**AIM OF THE TASK:** Beginning with the line containing "is (1268, 1459).", transcribe every line exactly down to the last one in the records below, and drop the pictures.

Saved data entries
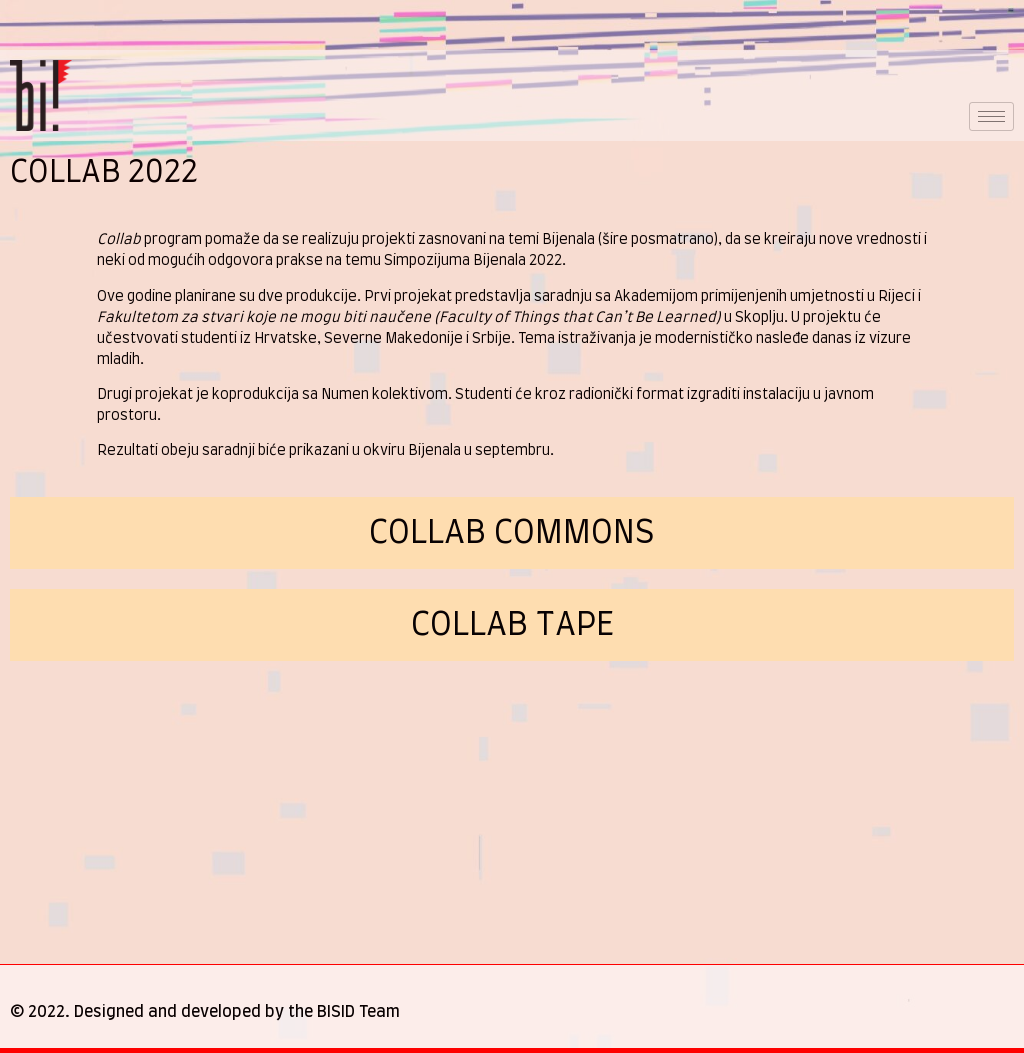 This screenshot has width=1024, height=1053. I want to click on [hamburger-icon], so click(991, 116).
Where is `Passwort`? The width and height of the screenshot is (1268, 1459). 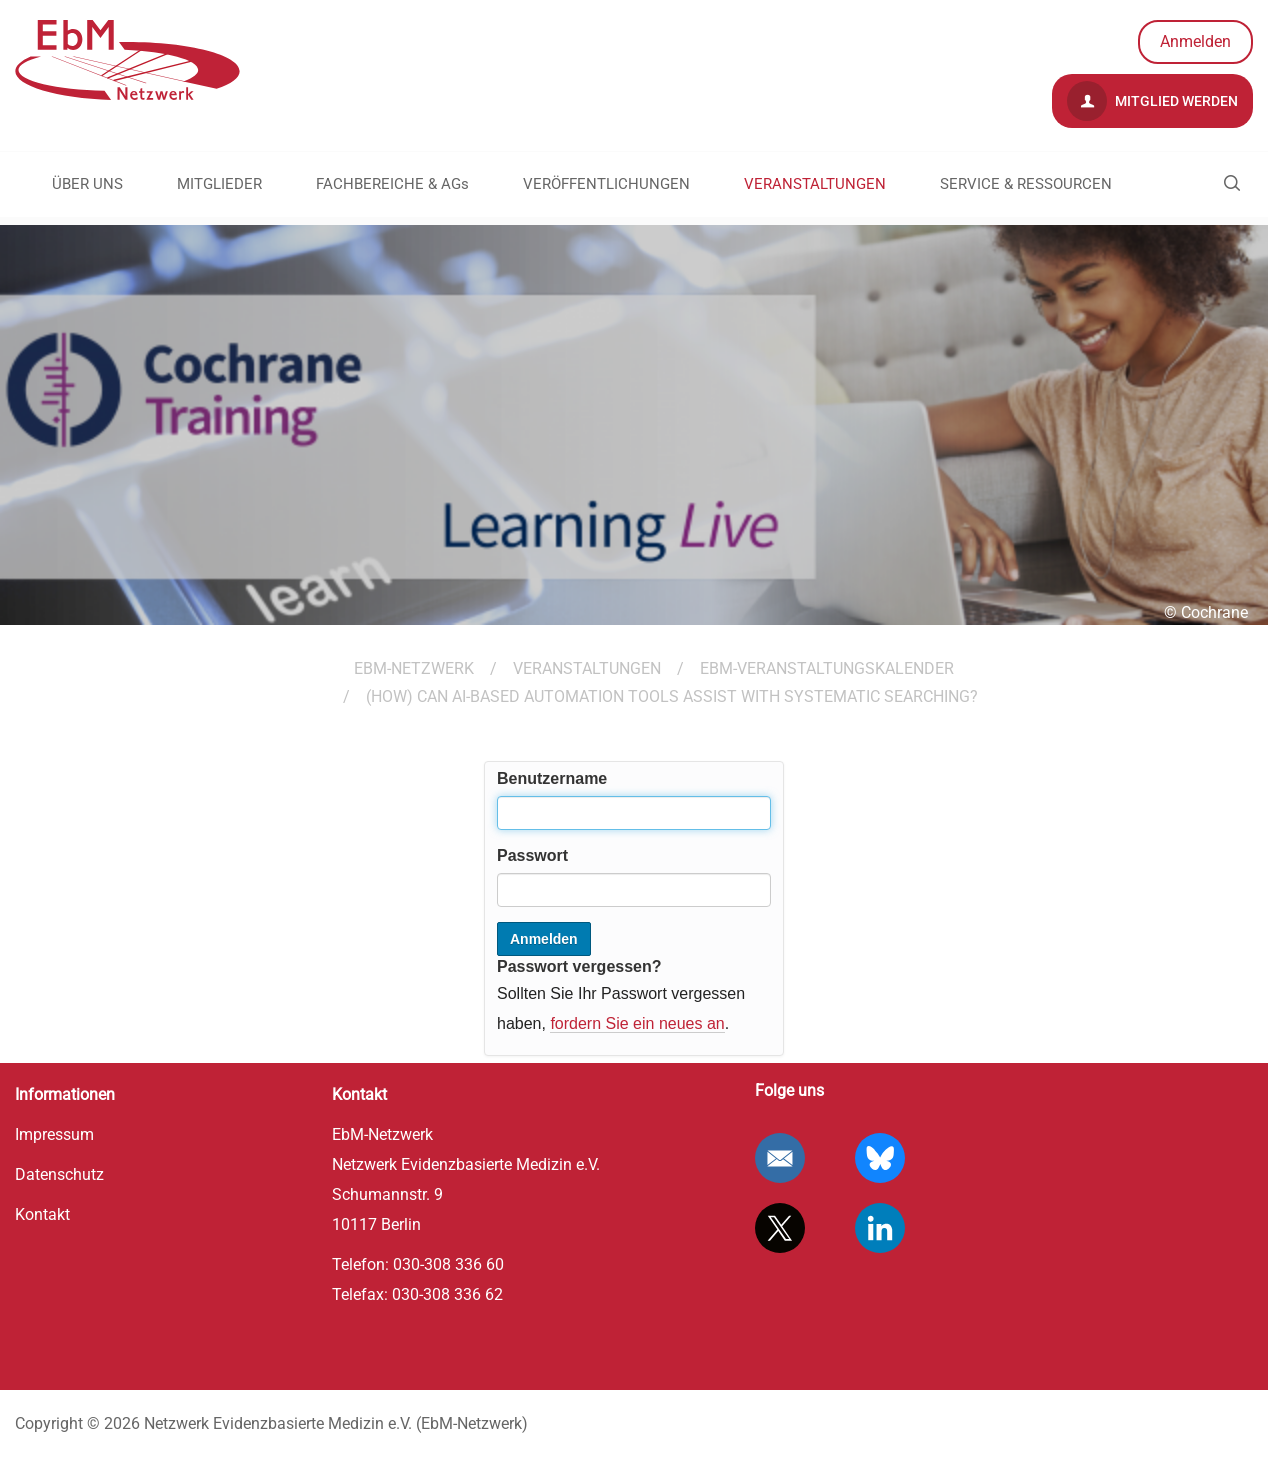
Passwort is located at coordinates (532, 855).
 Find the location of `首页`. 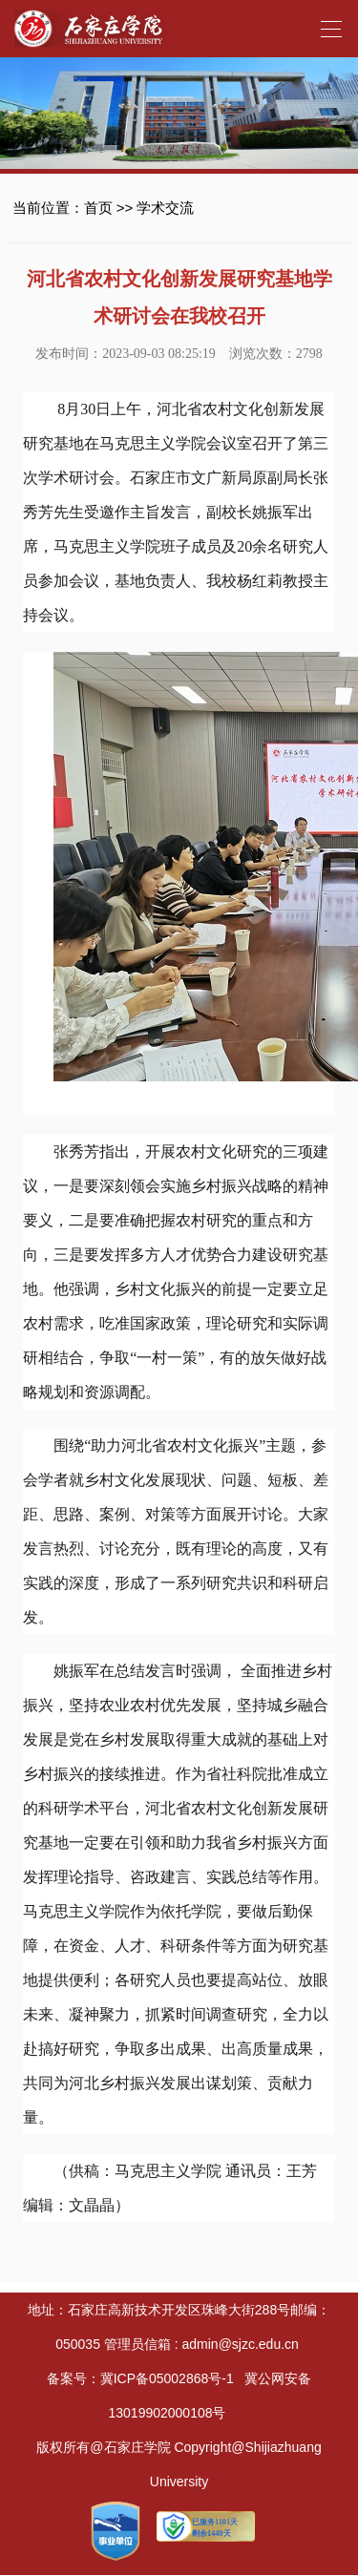

首页 is located at coordinates (98, 207).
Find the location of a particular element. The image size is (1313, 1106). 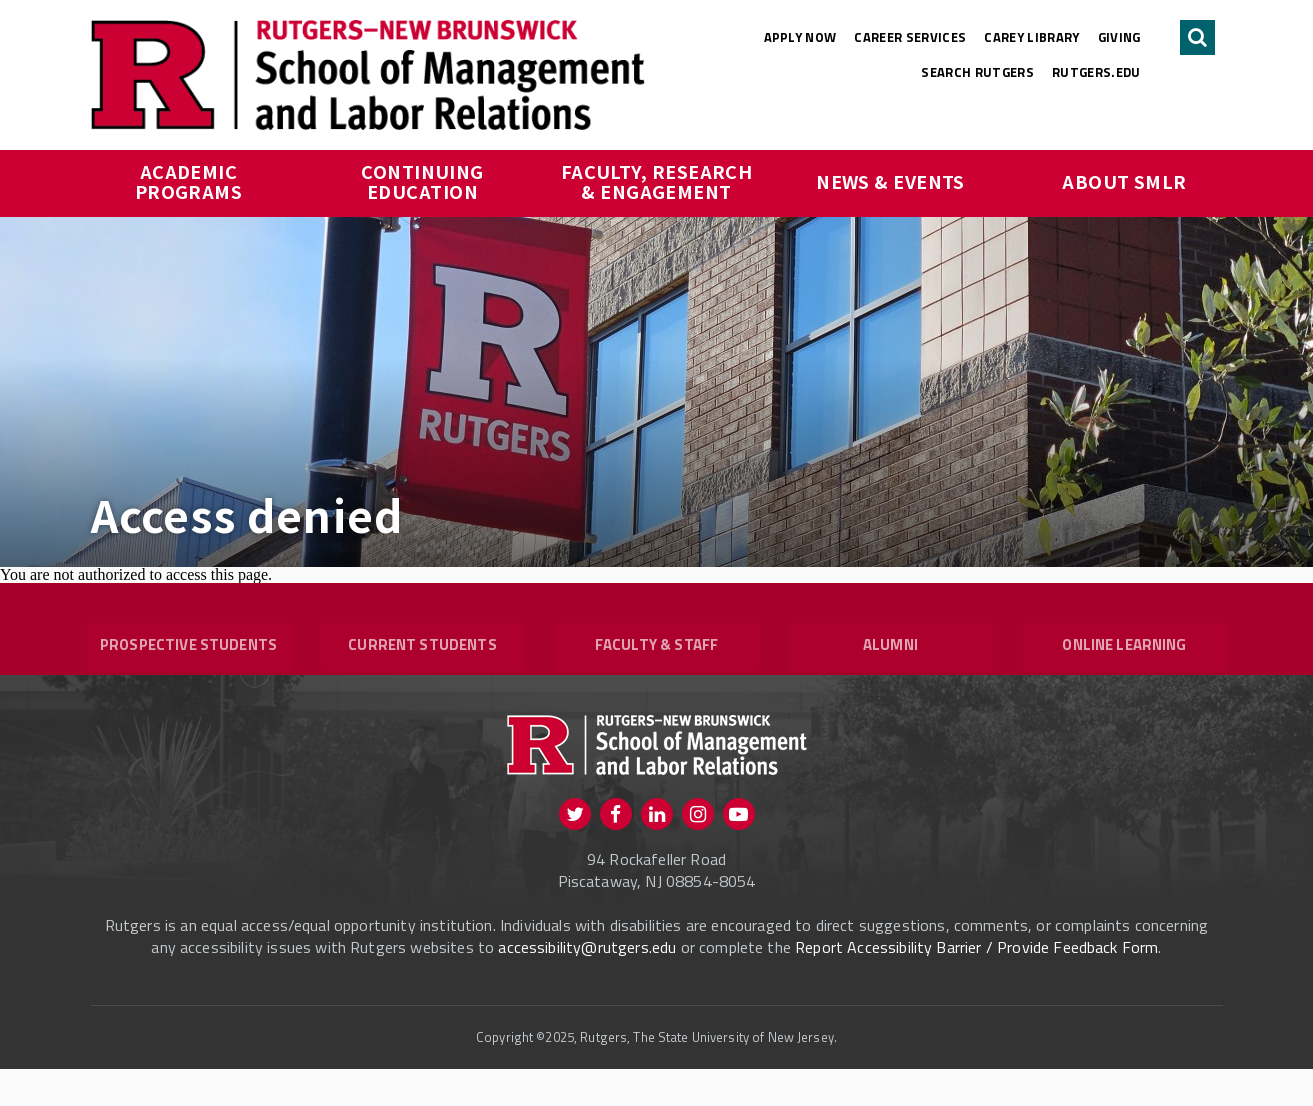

**EXERCISE RESPONSE:**
Where is `Passwort`? The width and height of the screenshot is (1268, 1459). 
Passwort is located at coordinates (532, 855).
 Find the location of `首页`. 

首页 is located at coordinates (98, 207).
Find the location of a particular element. The image size is (1313, 1106). 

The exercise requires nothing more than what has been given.